Lewis and McKay Snow finished the afternoon race third in Pro-Am, but it was enough to give them a five-point advantage (125-120) over Leo Lamelas (No. 24 US RaceTronics, Lamborghini Westlake Huracán) in the class standings.
"We just knew what we needed to do," McKay Snow said. "We ended up with two (third-place finishes) today and that’s all we needed to wrap up the championship. All we were thinking about was bringing it home because this completes a clean sweep (of championships) for our team."
Gomez continued to impress, winning by a lap in the Am class to collect his second IMSA-sanctioned championship. He was the 2018 Gold Cup winner in the Porsche GT3 Cup Challenge USA by Yokohama.
"It’s been amazing.
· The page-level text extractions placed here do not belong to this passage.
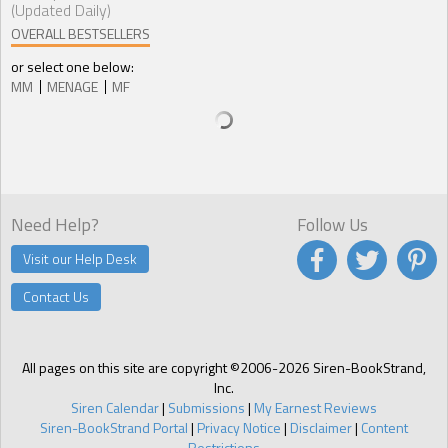
(Updated Daily)
OVERALL BESTSELLERS
or select one below:
MM
MENAGE
MF
Need Help?
Follow Us
Visit our Help Desk
Contact Us
All pages on this site are copyright ©2006-2026 Siren-BookStrand,
Inc.
Siren Calendar
|
Submissions
|
My Earnest Reviews
Siren-BookStrand Portal
|
Privacy Notice
|
Disclaimer
|
Content
Restrictions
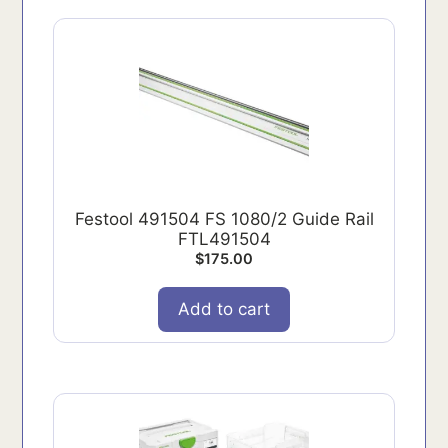
Festool 491504 FS 1080/2 Guide Rail
FTL491504
$
175.00
Add to cart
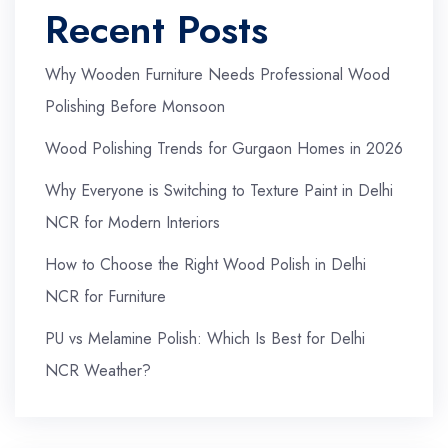
Recent Posts
Why Wooden Furniture Needs Professional Wood
Polishing Before Monsoon
Wood Polishing Trends for Gurgaon Homes in 2026
Why Everyone is Switching to Texture Paint in Delhi
NCR for Modern Interiors
How to Choose the Right Wood Polish in Delhi
NCR for Furniture
PU vs Melamine Polish: Which Is Best for Delhi
NCR Weather?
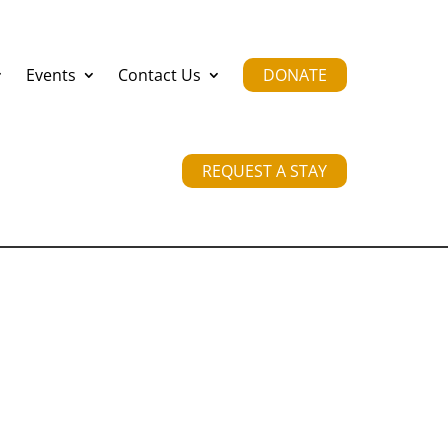
Events
Contact Us
DONATE
REQUEST A STAY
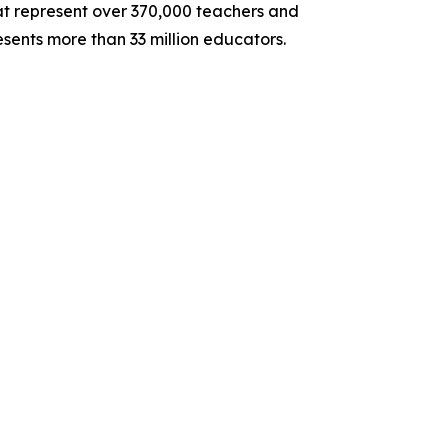
hat represent over 370,000 teachers and
sents more than 33 million educators.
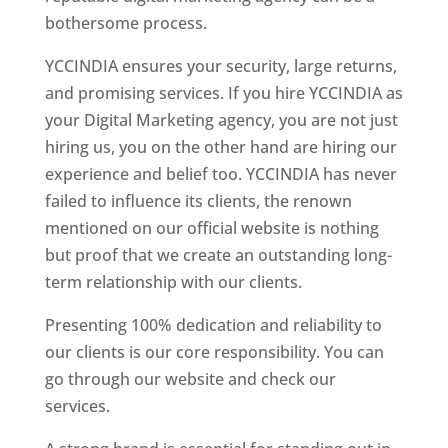
bothersome process.
YCCINDIA ensures your security, large returns,
and promising services. If you hire YCCINDIA as
your Digital Marketing agency, you are not just
hiring us, you on the other hand are hiring our
experience and belief too. YCCINDIA has never
failed to influence its clients, the renown
mentioned on our official website is nothing
but proof that we create an outstanding long-
term relationship with our clients.
Presenting 100% dedication and reliability to
our clients is our core responsibility. You can
go through our website and check our
services.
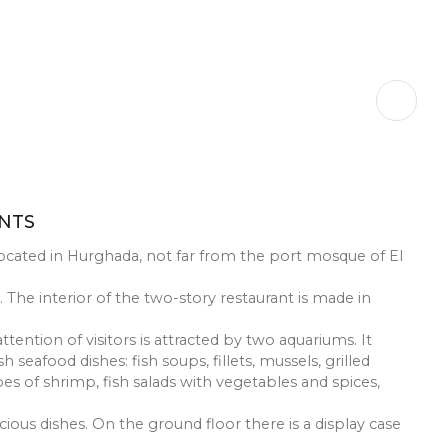
RESTAURANTS
El Halaka” is located in Hurghada, not far from the port
fish market. The interior of the two-story restaurant is
t floor, the attention of visitors is attracted by two aqua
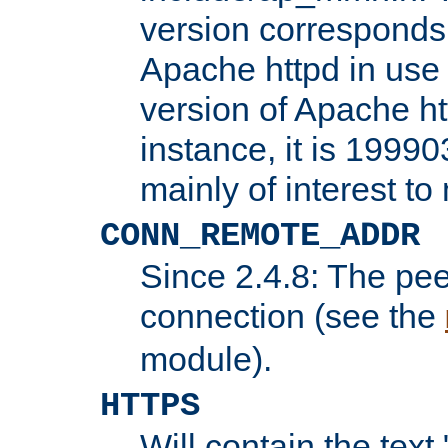
version corresponds 
Apache httpd in use 
version of Apache ht
instance, it is 19990
mainly of interest t
CONN_REMOTE_ADDR
Since 2.4.8: The pee
connection (see the
module).
HTTPS
Will contain the text 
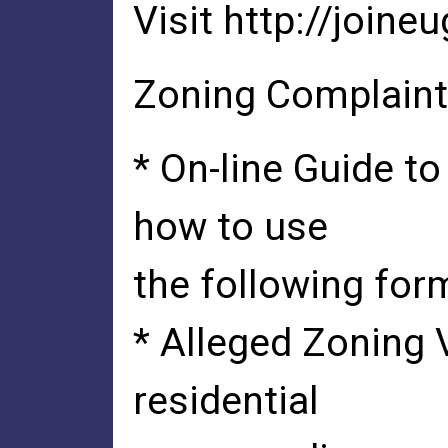
Visit http://joine
Zoning Complaint
* On-line Guide t
how to use
the following for
* Alleged Zoning 
residential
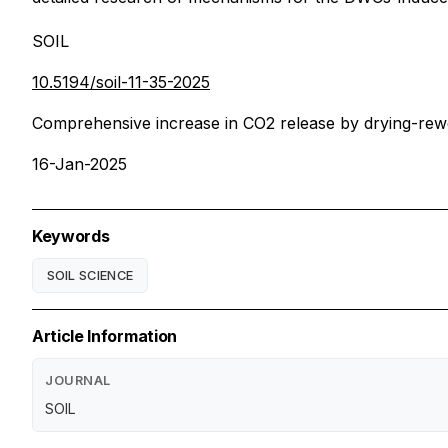
SOIL
10.5194/soil-11-35-2025
Comprehensive increase in CO2 release by drying-rewe
16-Jan-2025
Keywords
SOIL SCIENCE
Article Information
JOURNAL
SOIL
I’m just so grateful," Gomez said. "I’m thankful for the opportunity Change Racing gave me. I’m thankful for my sponsors, for my family that have been traveling in these tough times from Puerto Rico. This is my second IMSA championship so I’m super happy. I’m excited for the future."
Sellari completed a victory sweep of the two races in LB Cup, beating McKee and Dicken, and choked up with emotion afterward when discussing his championship.
"That last duel with my teammate Matt (Dicken, No. 36 Huracán), that was a good one," Sellari said. "I didn’t think I was ever going to get around him. Once I got into the front, I wasn’t going to let anybody past me after that. I’m elated! I’ve never won anything like this. This is for my kids."